The existing medical consent-tractable DL method for embryo segmentation and viability analysis may depend heavily on high-quality optical images, affecting accuracy in clinical settings. Focusing on the morula phase could overlook critical earlier developmental stages, limiting comprehensive analysis. Additionally, the usage of ML and time-lapse microscopy might be constrained by the availability of quality imaging data and may need to generalize better across species. Furthermore, while AI approaches exhibit promise in enhancing IVF outputs, their efficiency may vary in various clinical scenarios due to insufficient empirical validation. Methods depending on LSTM and CNNs might face difficulty with intrinsic temporal relationships and intrinsic uncertainties in embryo development. Also, findings from animal studies may only partially translate to human embryos, limiting applicability. The proposed risk evaluation methodologies for novel chemicals may also encounter threats in real-world applications, affecting predictive accuracy. Lastly, frameworks designed for fetal ultrasound detection might experience difficulties with various imaging conditions and patient populations, underscoring the requirement for robust, generalizable models. There is a notable gap in applying advanced ML methods for automated fetal ultrasound analysis, specifically in addressing variability across diverse imaging conditions and populations. Additionally, existing approaches often lack robust validation in real-world clinical scenarios, emphasizing the requirement for enhanced techniques that can generalize effectually to improve embryo analysis and monitoring outputs.

3. Proposed Method

In this article, a novel EDMCV-STBDTO method is introduced. The EDMCV-STBDTO method lies in accurate and efficient anomaly detection in embryo development and is critical for improving fertility treatments and advancing developmental biology using medical CV techniques. It includes distinct processes such as image preprocessing, feature extraction, classification-based VAE, and BDTO-based parameter tuning, as demonstrated in Figure 1.

3.1. Noise Reduction

Primarily, the EDMCV-STBDTO method performs image preprocessing using BF to remove the noise [28]. This technique is advantageous as it maintains crucial structural features in the images, unlike conventional filtering models that may blur edges. The BF model mitigates noise by selectively smoothing the image without compromising the data quality, which is crucial for additional evaluation. Furthermore, the BF technique is computationally efficient, making it appropriate for real-time applications. Its capability to adaptively adjust based on local pixel intensity discrepancies improves robustness against diverse noise levels. Overall, utilizing the BF model in the EDMCV-STBDTO method confirms high-quality input for subsequent processing steps, enhancing detection accuracy and reliability. Figure 2 depicts the architecture of the BF technique.

A BF smooths images and decreases noise while maintaining edges. Gaussian blurring is stated mathematically as follows:

G B {[I]}_{p} = \sum_{q \in S} G_{o} (||p = q|| I_{q})

(1)

The result GB

{[I]}_{p}

at pixel

p

is demonstrated directly above, and the RHS successfully consists of all pixels

q

weighted by the Gaussian model representing pixel

q

’s intensity. The BF can be described as follows:

B F [I] p = \frac{1}{W_{p}} \sum_{q \in S} G σ_{s} (||p - q||| G| o_{r}| (|I_{p} - I_{q}| I_{q}))

(2)

where

\frac{1}{W_{p}}

specifies the normalization element,

G o_{r} (|I_{p} - I|)

characterizes range weight, and

(G o_{s} ||p - q||)

means space weight.

In these instances, the range weight and normalization factor are added terms in the previous equation.

σ_{s}

refers to the spatial degree of the kernels, for example, the neighborhood size, and

σ_{r}

represents a lower amplitude of edges.
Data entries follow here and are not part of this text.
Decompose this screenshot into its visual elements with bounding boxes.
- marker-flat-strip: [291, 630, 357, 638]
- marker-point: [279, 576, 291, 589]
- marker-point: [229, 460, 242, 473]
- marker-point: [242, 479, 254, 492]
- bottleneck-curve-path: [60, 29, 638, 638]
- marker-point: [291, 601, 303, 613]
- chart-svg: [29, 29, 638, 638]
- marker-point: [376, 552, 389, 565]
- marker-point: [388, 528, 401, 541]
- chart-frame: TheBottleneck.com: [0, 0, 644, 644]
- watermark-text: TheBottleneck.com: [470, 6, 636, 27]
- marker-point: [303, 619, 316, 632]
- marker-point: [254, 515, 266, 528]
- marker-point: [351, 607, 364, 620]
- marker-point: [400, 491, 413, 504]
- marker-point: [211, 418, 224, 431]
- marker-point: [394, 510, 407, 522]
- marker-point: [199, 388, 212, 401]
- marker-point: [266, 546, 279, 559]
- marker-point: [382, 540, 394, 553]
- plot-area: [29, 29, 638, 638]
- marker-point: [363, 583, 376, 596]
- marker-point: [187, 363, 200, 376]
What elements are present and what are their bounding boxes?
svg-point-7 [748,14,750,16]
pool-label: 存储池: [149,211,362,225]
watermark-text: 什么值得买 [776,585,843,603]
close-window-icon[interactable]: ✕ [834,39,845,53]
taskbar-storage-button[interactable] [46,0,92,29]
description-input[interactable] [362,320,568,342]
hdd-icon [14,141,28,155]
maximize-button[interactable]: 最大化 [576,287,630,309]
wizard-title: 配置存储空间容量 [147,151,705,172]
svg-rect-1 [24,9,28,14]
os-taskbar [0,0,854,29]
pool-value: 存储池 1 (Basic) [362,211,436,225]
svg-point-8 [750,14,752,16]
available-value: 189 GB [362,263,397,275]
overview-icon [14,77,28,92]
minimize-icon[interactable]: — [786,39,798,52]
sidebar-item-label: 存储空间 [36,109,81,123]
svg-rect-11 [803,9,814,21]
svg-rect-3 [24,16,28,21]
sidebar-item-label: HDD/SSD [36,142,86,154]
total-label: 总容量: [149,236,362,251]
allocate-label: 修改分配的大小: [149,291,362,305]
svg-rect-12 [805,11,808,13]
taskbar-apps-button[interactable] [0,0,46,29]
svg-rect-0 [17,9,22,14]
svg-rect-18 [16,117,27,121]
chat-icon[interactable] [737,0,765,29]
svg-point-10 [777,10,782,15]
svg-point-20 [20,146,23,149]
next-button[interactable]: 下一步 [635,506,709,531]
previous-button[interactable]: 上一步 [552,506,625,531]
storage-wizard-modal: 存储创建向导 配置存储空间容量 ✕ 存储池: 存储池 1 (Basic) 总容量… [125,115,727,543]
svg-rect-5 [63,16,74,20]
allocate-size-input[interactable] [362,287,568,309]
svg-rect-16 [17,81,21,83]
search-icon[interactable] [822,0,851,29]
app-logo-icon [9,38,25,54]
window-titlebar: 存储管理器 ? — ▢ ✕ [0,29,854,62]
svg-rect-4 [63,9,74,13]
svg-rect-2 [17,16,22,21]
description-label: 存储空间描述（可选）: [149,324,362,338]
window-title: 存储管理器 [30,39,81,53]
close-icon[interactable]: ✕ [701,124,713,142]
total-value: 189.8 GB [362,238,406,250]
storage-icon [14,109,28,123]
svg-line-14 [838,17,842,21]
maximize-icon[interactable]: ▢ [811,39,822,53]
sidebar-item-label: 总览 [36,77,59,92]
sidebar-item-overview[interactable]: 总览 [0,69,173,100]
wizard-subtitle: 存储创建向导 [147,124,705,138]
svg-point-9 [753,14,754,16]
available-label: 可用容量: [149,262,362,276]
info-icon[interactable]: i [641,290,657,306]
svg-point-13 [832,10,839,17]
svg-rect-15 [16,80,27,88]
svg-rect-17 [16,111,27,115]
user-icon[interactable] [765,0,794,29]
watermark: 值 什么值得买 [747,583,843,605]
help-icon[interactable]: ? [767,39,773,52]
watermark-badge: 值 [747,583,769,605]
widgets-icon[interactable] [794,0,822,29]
It promises that single pixels with intensity levels equal to the center pixel are calculated to be blurry while keeping sharper intensity fluctuations. The sharper the edge, the lesser the value of

σ_{r}

. This equation results in a Gaussian blur

σ_{r}

by approaching infinities.

3.2. Feature Extraction Using Swin Transformation

Next, the ST method is utilized for the feature extraction method [29]. The feature extraction process using the ST model is a compelling choice due to its capability to capture local and global contextual data through a hierarchical representation. Unlike conventional CNNs, which may face difficulty with complex spatial relationships, the ST model utilizes a shifted windowing mechanism that allows for effectual processing of images at varying scales. This approach improves the capacity of the technique to understand complex patterns and structures within the data, making it specifically efficient for tasks in medical imaging and anomaly detection. Moreover, the ST technique performs better on benchmark datasets, underscoring its robustness and adaptability across various applications. Its integration of self-attention mechanisms enhances feature relevance, confirming that the most informative aspects of the data are prioritized for evaluation. Overall, the ST approach provides a modern, efficient methodology for feature extraction that substantially improves the model’s performance. Figure 3 illustrates the ST model.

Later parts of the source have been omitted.